Published on June 14th, 2018 | by What's What Team0
Unsung heroes of India: U Kiang Nongbah
The Jaintia Kingdom was an empire that ruled for around three centuries, in present-day Bangladesh and northeast India. The kingdom fell into British hands in the year 1835. King Rajendra Singh, their last ruler, was now deprived of his kingdom. The brutal British rule led to to an uprising led and guided by a brave young man called U Kiang Nongbah.
U Kiang Nongbah was born in Jowai (in present-day Meghalaya), in a family of farmers. A young boy during the time of the annexation, U Kiang Nongbah witnessed how the Britishers treated his people, and was greatly disturbed by it.
The British began the impositions of taxes with the House Tax, in the year 1860. U Kiang Nongbah asked his people not to pay taxes to foreigners. Despite resistance from the people, the British went on to impose several other taxes, including the income tax. Commodities like betel leaves and betel nuts were also taxed. Apart from taxes, the British also began interfering with the traditions and religious activities of the Jaintia people. They were not allowed to cremate the dead according to their tradition; some British officials burnt the weapons meant for a traditional dance.
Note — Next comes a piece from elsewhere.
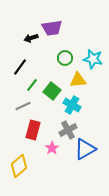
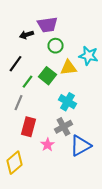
green circle: (65, 58) -> (56, 46), moved
yellow triangle: (78, 80) -> (68, 68), moved
green square: (52, 91) -> (48, 76), moved
gray line: (23, 106) -> (18, 103), turned -42

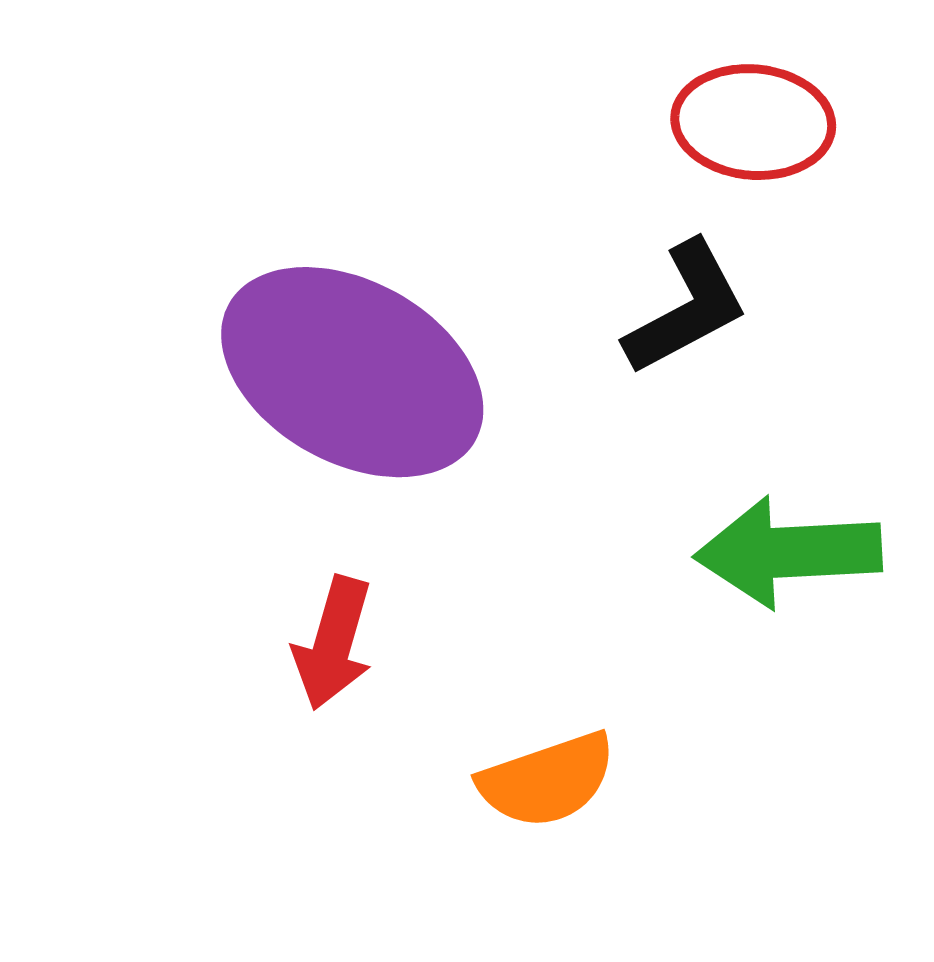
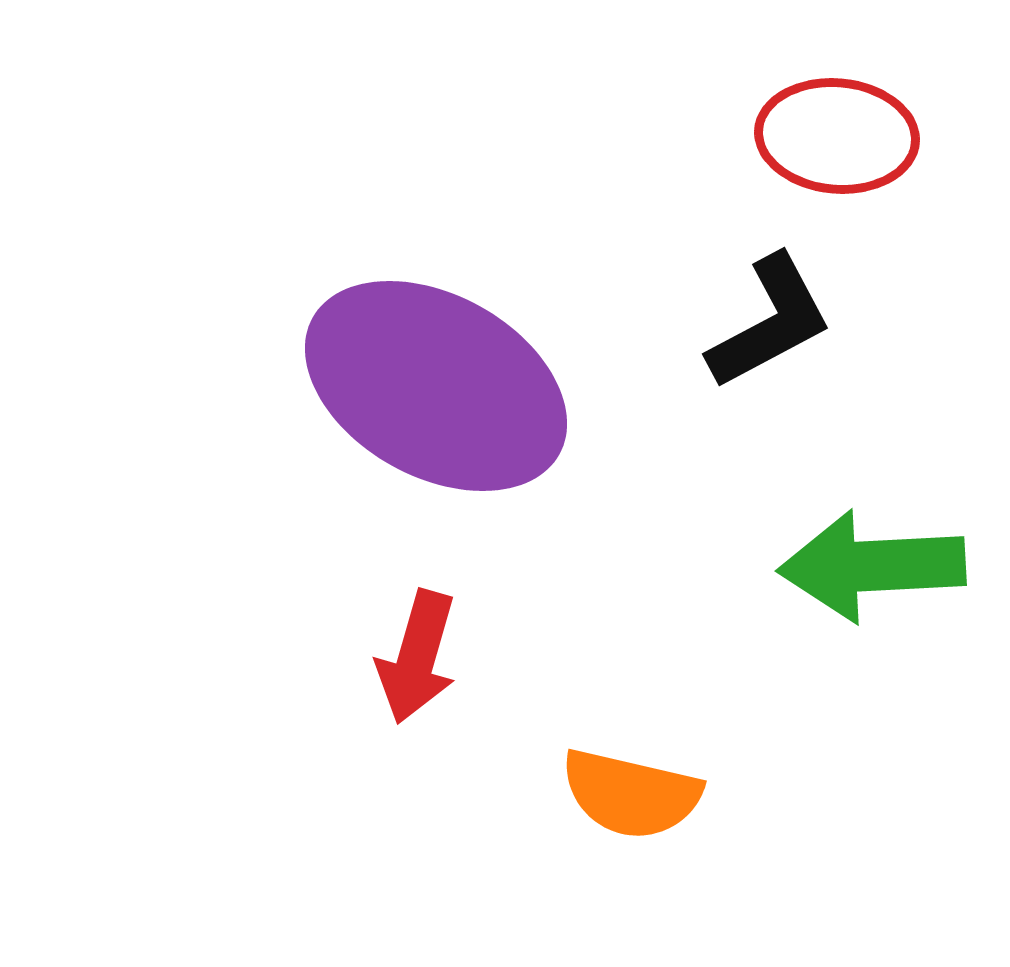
orange semicircle: (547, 780) -> (631, 794), turned 32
This infuriated the people, and a rebellion rose in the year 1862. U Kiang Nongbah and his men built barricades, stockades, stored grains and manufactured weapons and firearms. They attacked the military posts and settlements of the British. Soon, the rebellion spread and the British forces had to face a stiff opposition to their authoritarianism.
Meanwhile, U Kiang Nongbah fell ill and had to stay in hiding until he could recover. Two of his own people betrayed him and revealed where he was, to the British. U Kiang Nongbah was arrested in the early hours of 27 December 1862, and hanged publicly to strike terror in the hearts of the people three days later, on 30 December.
U Kiang Nongbah faced his fate with immense courage. His parting words from the gallows could never be forgotten: ‘Look at me closely, don’t bow down your heads, as I die on the gallows. If my head hangs to the east, my country will attain freedom within 100 years; if it hangs westwards, we will remain slaves for eternity.’ And 85 years later, on 15 August 1947, the British had to leave the country, making U Kiang Nongbah not only a patriot but also a prophet.
The Government of India issued a postage stamp in U Kiang Nongbah’s honour, in the year 2001.